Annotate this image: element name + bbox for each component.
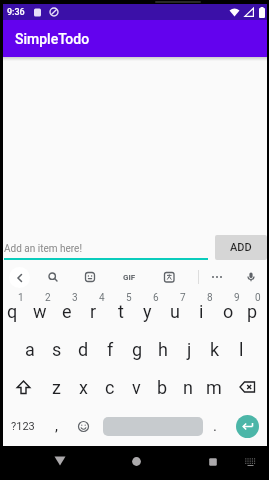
- button[interactable]: [71, 262, 109, 292]
- staticText: l: [239, 339, 244, 360]
- button[interactable]: .: [203, 406, 227, 446]
- button[interactable]: y: [134, 292, 161, 331]
- button[interactable]: a: [16, 331, 43, 368]
- staticText: 0: [255, 292, 261, 304]
- button[interactable]: z: [43, 368, 70, 406]
- staticText: d: [78, 339, 89, 360]
- button[interactable]: [227, 406, 267, 446]
- button[interactable]: r: [80, 292, 107, 331]
- button[interactable]: l: [228, 331, 254, 368]
- button[interactable]: u: [161, 292, 188, 331]
- staticText: 8: [207, 292, 213, 304]
- staticText: g: [132, 339, 143, 360]
- staticText: t: [118, 301, 124, 322]
- staticText: i: [199, 301, 204, 322]
- staticText: ADD: [230, 241, 252, 254]
- button[interactable]: v: [123, 368, 149, 406]
- button[interactable]: m: [201, 368, 227, 406]
- button[interactable]: i: [188, 292, 215, 331]
- staticText: n: [183, 377, 193, 398]
- staticText: 1: [18, 292, 24, 304]
- button[interactable]: b: [149, 368, 175, 406]
- staticText: GIF: [123, 273, 136, 282]
- staticText: w: [33, 301, 47, 322]
- button[interactable]: [123, 448, 150, 475]
- button[interactable]: ,: [43, 406, 70, 446]
- staticText: h: [158, 339, 168, 360]
- button[interactable]: [103, 406, 203, 446]
- staticText: j: [187, 339, 192, 360]
- button[interactable]: o: [215, 292, 242, 331]
- button[interactable]: c: [97, 368, 123, 406]
- staticText: m: [206, 377, 222, 398]
- button[interactable]: s: [43, 331, 70, 368]
- staticText: SimpleTodo: [15, 31, 90, 47]
- staticText: 7: [180, 292, 186, 304]
- staticText: 9:36: [7, 7, 25, 18]
- button[interactable]: g: [124, 331, 150, 368]
- staticText: ,: [55, 417, 58, 435]
- staticText: p: [247, 301, 258, 322]
- button[interactable]: h: [150, 331, 176, 368]
- button[interactable]: p: [242, 292, 263, 331]
- staticText: 5: [126, 292, 132, 304]
- button[interactable]: ADD: [215, 235, 267, 260]
- staticText: c: [105, 377, 115, 398]
- button[interactable]: [47, 448, 73, 474]
- staticText: q: [7, 301, 18, 322]
- button[interactable]: GIF: [109, 262, 149, 292]
- staticText: r: [90, 301, 97, 322]
- button[interactable]: [238, 450, 262, 474]
- staticText: s: [52, 339, 62, 360]
- button[interactable]: w: [26, 292, 53, 331]
- button[interactable]: n: [175, 368, 201, 406]
- button[interactable]: f: [97, 331, 124, 368]
- button[interactable]: [235, 262, 267, 292]
- staticText: k: [210, 339, 220, 360]
- staticText: ?123: [11, 420, 35, 433]
- button[interactable]: [149, 262, 189, 292]
- staticText: 4: [99, 292, 105, 304]
- button[interactable]: [227, 368, 267, 406]
- staticText: z: [52, 377, 61, 398]
- button[interactable]: [3, 262, 35, 292]
- staticText: o: [223, 301, 234, 322]
- staticText: 9: [234, 292, 240, 304]
- staticText: 2: [45, 292, 51, 304]
- button[interactable]: x: [70, 368, 97, 406]
- staticText: x: [79, 377, 88, 398]
- staticText: u: [170, 301, 180, 322]
- button[interactable]: t: [107, 292, 134, 331]
- staticText: 3: [72, 292, 78, 304]
- button[interactable]: [35, 262, 71, 292]
- staticText: b: [157, 377, 168, 398]
- staticText: v: [132, 377, 141, 398]
- button[interactable]: j: [176, 331, 202, 368]
- button[interactable]: ?123: [3, 406, 43, 446]
- button[interactable]: d: [70, 331, 97, 368]
- staticText: e: [62, 301, 72, 322]
- button[interactable]: q: [0, 292, 26, 331]
- staticText: Add an item here!: [4, 243, 82, 255]
- staticText: 6: [153, 292, 159, 304]
- staticText: y: [143, 301, 152, 322]
- button[interactable]: k: [202, 331, 228, 368]
- button[interactable]: [199, 448, 226, 475]
- staticText: f: [107, 339, 114, 360]
- button[interactable]: [3, 368, 43, 406]
- button[interactable]: e: [53, 292, 80, 331]
- staticText: a: [25, 339, 35, 360]
- staticText: .: [213, 417, 217, 435]
- button[interactable]: [199, 262, 235, 292]
- button[interactable]: [70, 406, 97, 446]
________________________________________
> [Exercise brief]
All text in the material above must be written out exactly; the images are to be skipped.

> [Completed task]
Annotate this image: element name + bbox for each component.
- button[interactable]: [71, 262, 109, 292]
- staticText: l: [239, 339, 244, 360]
- button[interactable]: .: [203, 406, 227, 446]
- button[interactable]: y: [134, 292, 161, 331]
- button[interactable]: a: [16, 331, 43, 368]
- staticText: 0: [255, 292, 261, 304]
- button[interactable]: z: [43, 368, 70, 406]
- staticText: d: [78, 339, 89, 360]
- button[interactable]: [227, 406, 267, 446]
- button[interactable]: r: [80, 292, 107, 331]
- button[interactable]: l: [228, 331, 254, 368]
- button[interactable]: u: [161, 292, 188, 331]
- staticText: 8: [207, 292, 213, 304]
- staticText: g: [132, 339, 143, 360]
- staticText: t: [118, 301, 124, 322]
- staticText: i: [199, 301, 204, 322]
- staticText: ADD: [230, 241, 252, 254]
- button[interactable]: v: [123, 368, 149, 406]
- button[interactable]: m: [201, 368, 227, 406]
- button[interactable]: i: [188, 292, 215, 331]
- staticText: n: [183, 377, 193, 398]
- staticText: 1: [18, 292, 24, 304]
- button[interactable]: b: [149, 368, 175, 406]
- staticText: GIF: [123, 273, 136, 282]
- staticText: w: [33, 301, 47, 322]
- button[interactable]: [123, 448, 150, 475]
- button[interactable]: ,: [43, 406, 70, 446]
- staticText: h: [158, 339, 168, 360]
- button[interactable]: [103, 406, 203, 446]
- staticText: j: [187, 339, 192, 360]
- button[interactable]: o: [215, 292, 242, 331]
- button[interactable]: c: [97, 368, 123, 406]
- staticText: m: [206, 377, 222, 398]
- button[interactable]: s: [43, 331, 70, 368]
- staticText: SimpleTodo: [15, 31, 90, 47]
- staticText: 7: [180, 292, 186, 304]
- staticText: 9:36: [7, 7, 25, 18]
- button[interactable]: g: [124, 331, 150, 368]
- staticText: ,: [55, 417, 58, 435]
- staticText: p: [247, 301, 258, 322]
- button[interactable]: h: [150, 331, 176, 368]
- button[interactable]: p: [242, 292, 263, 331]
- staticText: 5: [126, 292, 132, 304]
- button[interactable]: ADD: [215, 235, 267, 260]
- staticText: c: [105, 377, 115, 398]
- button[interactable]: [47, 448, 73, 474]
- staticText: q: [7, 301, 18, 322]
- button[interactable]: GIF: [109, 262, 149, 292]
- staticText: r: [90, 301, 97, 322]
- button[interactable]: [238, 450, 262, 474]
- staticText: s: [52, 339, 62, 360]
- button[interactable]: w: [26, 292, 53, 331]
- button[interactable]: n: [175, 368, 201, 406]
- button[interactable]: f: [97, 331, 124, 368]
- button[interactable]: [235, 262, 267, 292]
- staticText: k: [210, 339, 220, 360]
- staticText: ?123: [11, 420, 35, 433]
- button[interactable]: [149, 262, 189, 292]
- staticText: 4: [99, 292, 105, 304]
- button[interactable]: [227, 368, 267, 406]
- staticText: z: [52, 377, 61, 398]
- button[interactable]: [3, 262, 35, 292]
- staticText: o: [223, 301, 234, 322]
- staticText: 9: [234, 292, 240, 304]
- staticText: 2: [45, 292, 51, 304]
- button[interactable]: x: [70, 368, 97, 406]
- staticText: x: [79, 377, 88, 398]
- staticText: u: [170, 301, 180, 322]
- button[interactable]: t: [107, 292, 134, 331]
- staticText: 3: [72, 292, 78, 304]
- button[interactable]: [35, 262, 71, 292]
- staticText: b: [157, 377, 168, 398]
- staticText: v: [132, 377, 141, 398]
- button[interactable]: j: [176, 331, 202, 368]
- button[interactable]: ?123: [3, 406, 43, 446]
- button[interactable]: d: [70, 331, 97, 368]
- staticText: e: [62, 301, 72, 322]
- button[interactable]: q: [0, 292, 26, 331]
- staticText: Add an item here!: [4, 243, 82, 255]
- staticText: 6: [153, 292, 159, 304]
- staticText: y: [143, 301, 152, 322]
- button[interactable]: k: [202, 331, 228, 368]
- button[interactable]: [199, 448, 226, 475]
- staticText: f: [107, 339, 114, 360]
- button[interactable]: [3, 368, 43, 406]
- button[interactable]: e: [53, 292, 80, 331]
- staticText: a: [25, 339, 35, 360]
- staticText: .: [213, 417, 217, 435]
- button[interactable]: [199, 262, 235, 292]
- button[interactable]: [70, 406, 97, 446]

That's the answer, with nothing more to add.